Anfang Mai war die Nachricht eingetroffen, Murat sei in Oberitalien geschlagen worden, die Südflanke liege schutzlos, und der Feind sammle sich in Massen, um gegen Südfrankreich und damit auch gegen Grenoble vorzurücken. Am 25. Juni machte der Name eines Dorfes südlich von Brüssel die Runde: Waterloo. Auf Anschlägen an den Straßenecken stand die Schreckensmeldung zu lesen, daß Napoleon geschlagen war und sich auf dem Rückzug befand, verfolgt von einem übermächtigen Feind. Grenoble besaß keine Garnison mehr, rüstete aber trotzdem zur Verteidigung. »Frankreich wird keine Schwäche zeigen und nicht schwanken zwischen Erniedrigung und nationaler Ehre, zwischen Freiheit und dem Joch der Fremdherrschaft«, schrieb Jean-François im Departementsblatt.

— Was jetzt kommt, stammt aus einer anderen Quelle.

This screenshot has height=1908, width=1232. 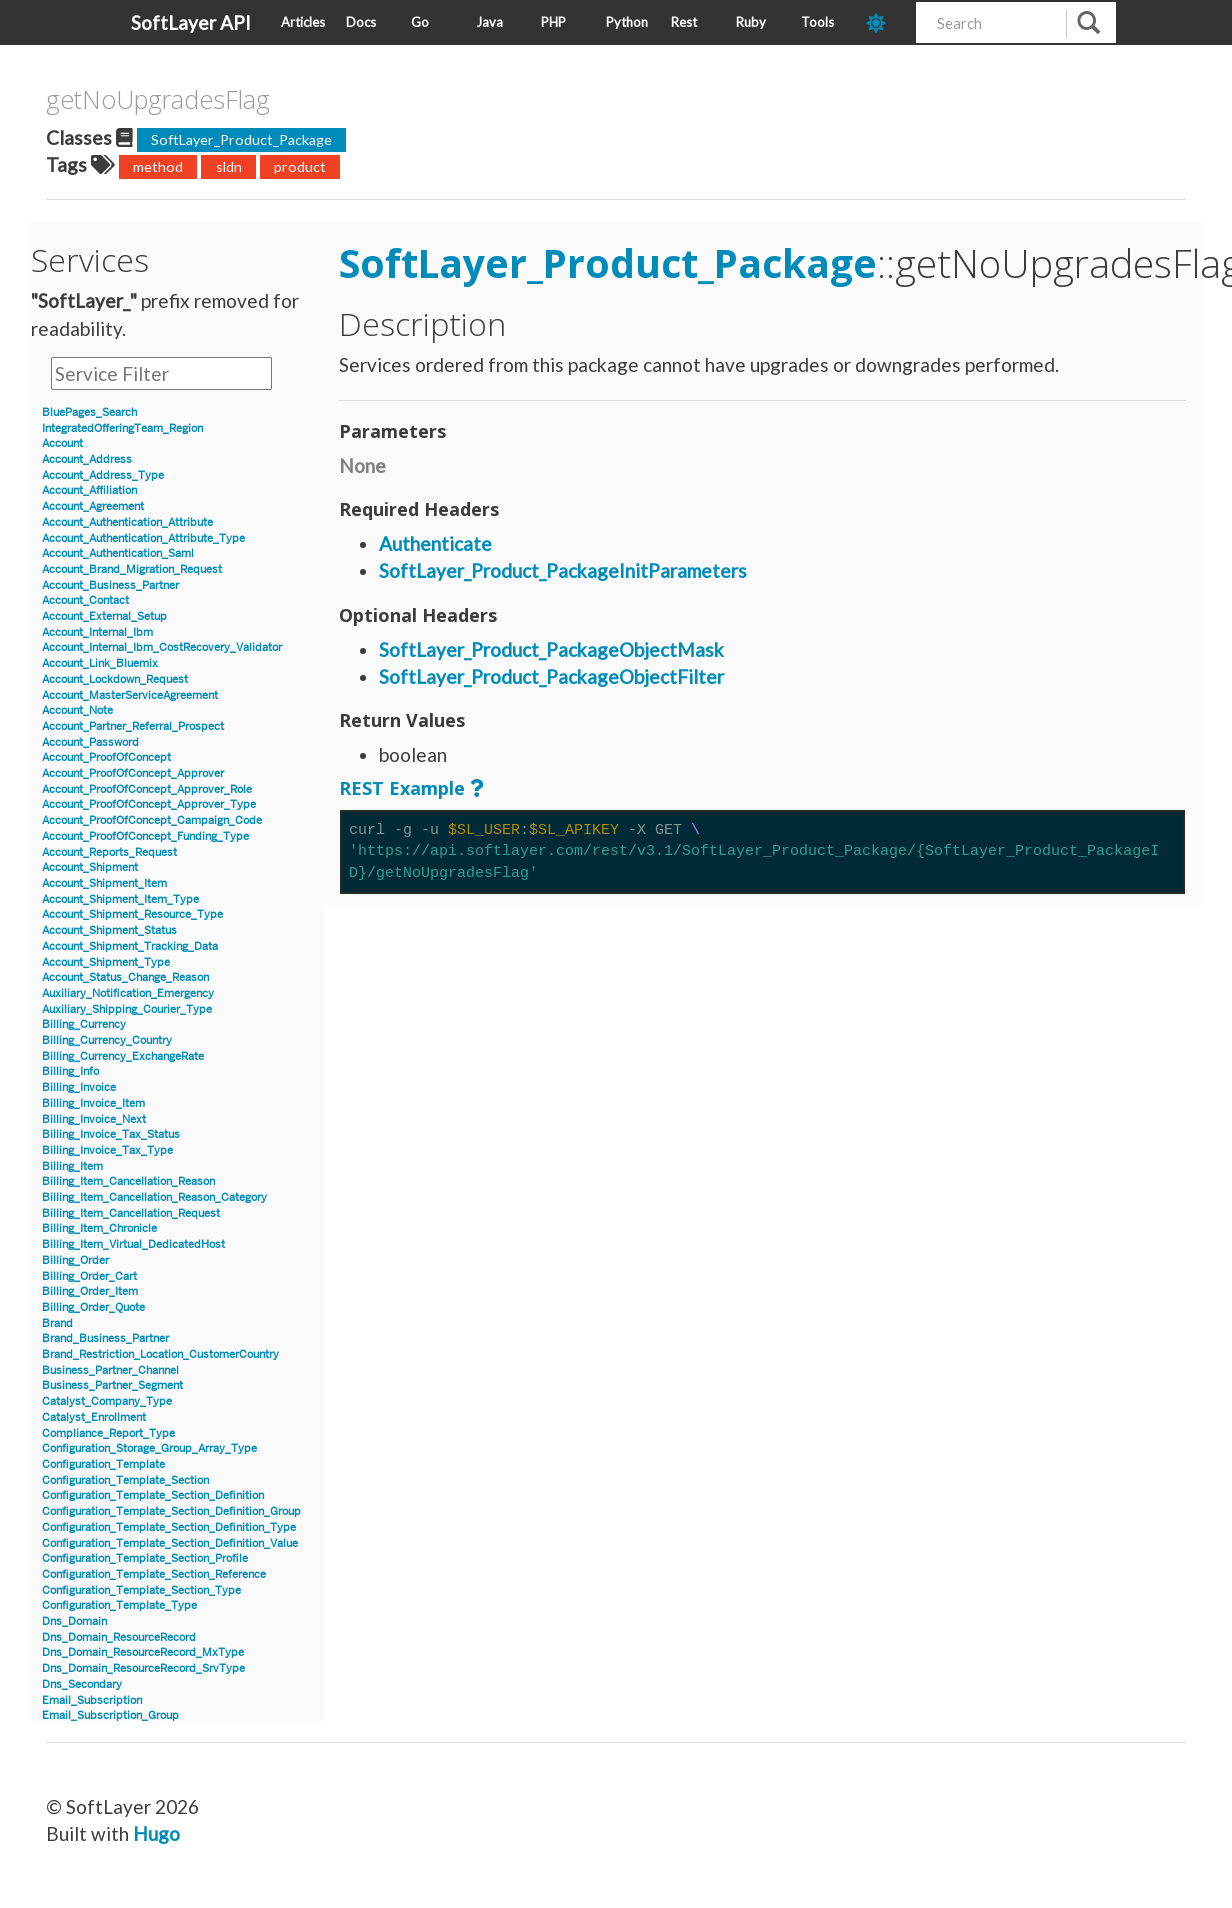 What do you see at coordinates (82, 1684) in the screenshot?
I see `Dns_Secondary` at bounding box center [82, 1684].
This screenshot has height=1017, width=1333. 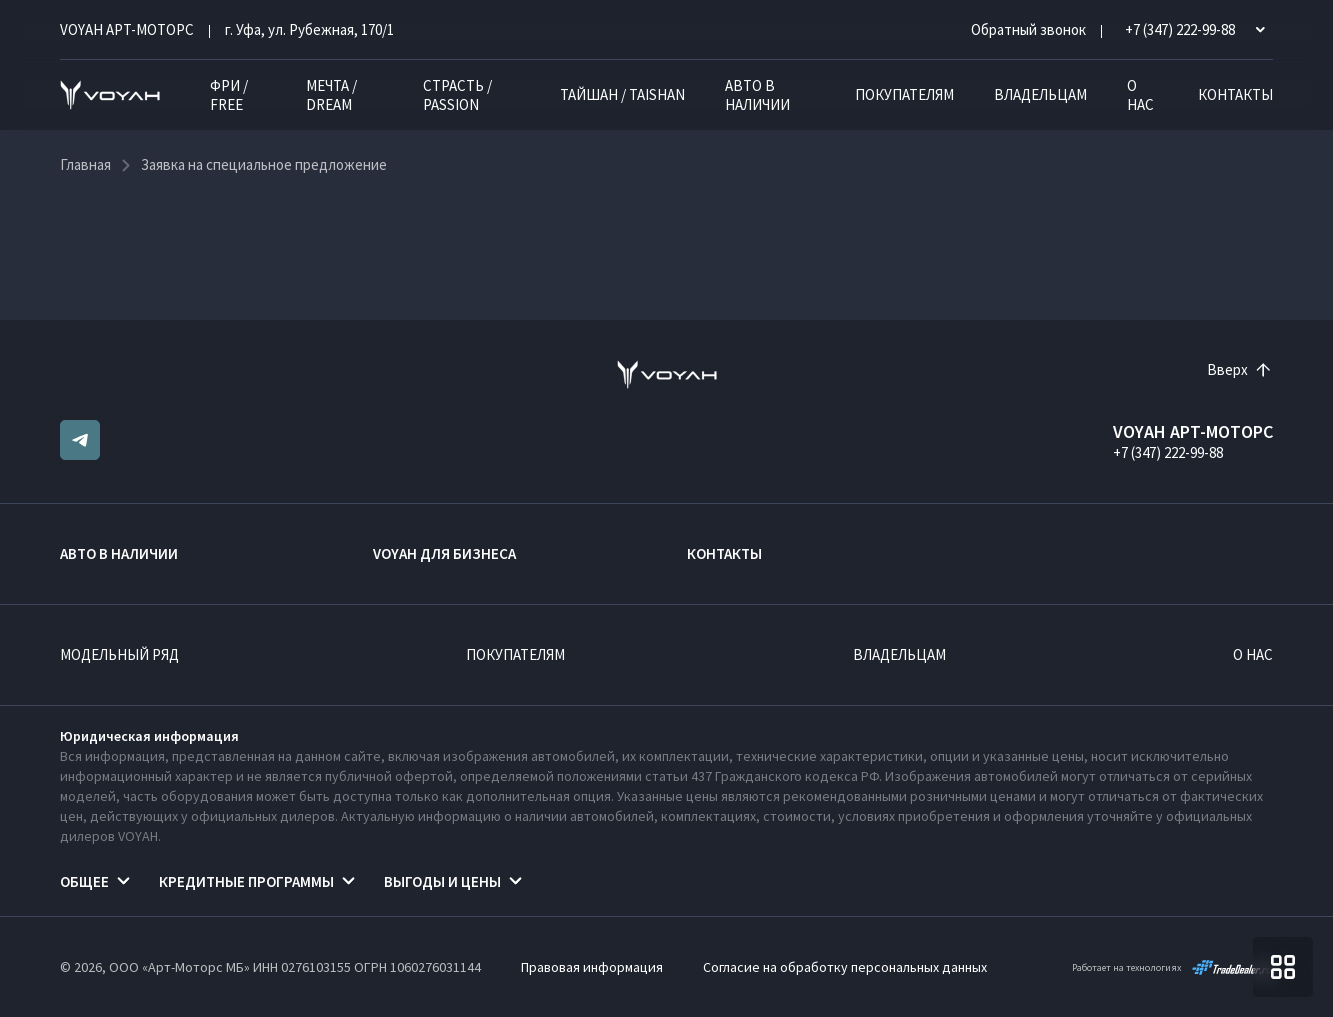 I want to click on Покупателям, so click(x=904, y=94).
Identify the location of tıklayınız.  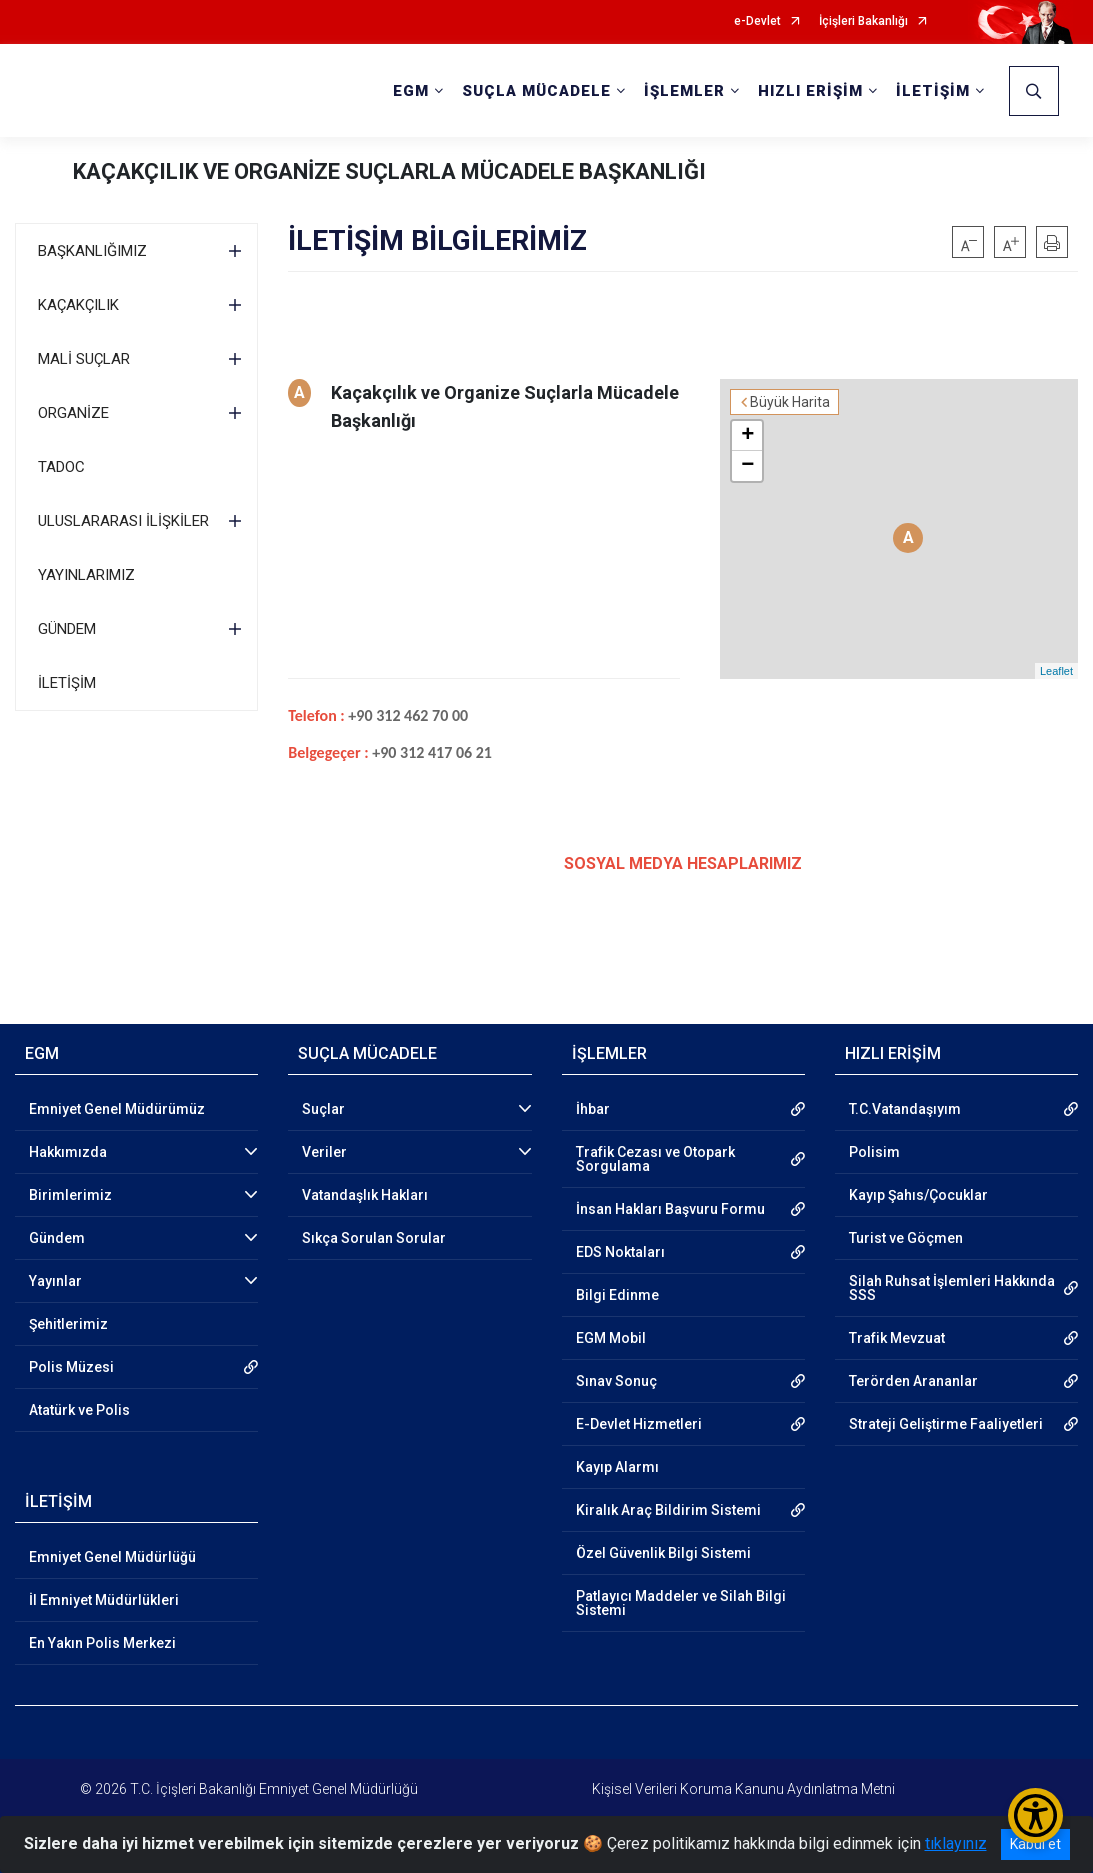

Anfang Juli traf Jacques-Joseph wieder in Grenoble ein: übernächtigt, bleich und in Weltuntergangsstimmung. Am 6. Juli griffen Österreicher und Piemontesen in der Frühe die Stadt an. Die Brüder befanden sich seit vier Uhr auf den Wällen und taten ihren Teil dazu, daß der Sturm zurückgeschlagen wurde und der Feind mehr als tausend Tote und Verwundete zu verzeichnen hatte. Erbittert über den unerwartet heftigen Widerstand, ließ der österreichische Kommandeur Grenoble unter Artilleriefeuer nehmen.
Als die ersten Geschosse in der Innenstadt einschlugen und auch die Bibliothek einen Treffer erhielt, vergaß Jean-François Napoleon und die Vaterlandsverteidigung; er eiltewie von Sinnen in die Stadt und raffte alte Originalmanuskripte und wertvolle Bücher zusammen, um sie vor der Vernichtung zu retten. Da die Zerstörung ihrer Stadt drohte, schritten die Bewohner zur Übergabe. Auf der Spitze des Forts Rabot hißten königstreue Einwohner oder Opportunisten das Lilienbanner der Bourbonen. Grenoble kapitulierte und öffnete die Tore. Die Geschichte wiederholte sich.
Am nächsten Morgen wehte wieder die Trikolore über der Zitadelle.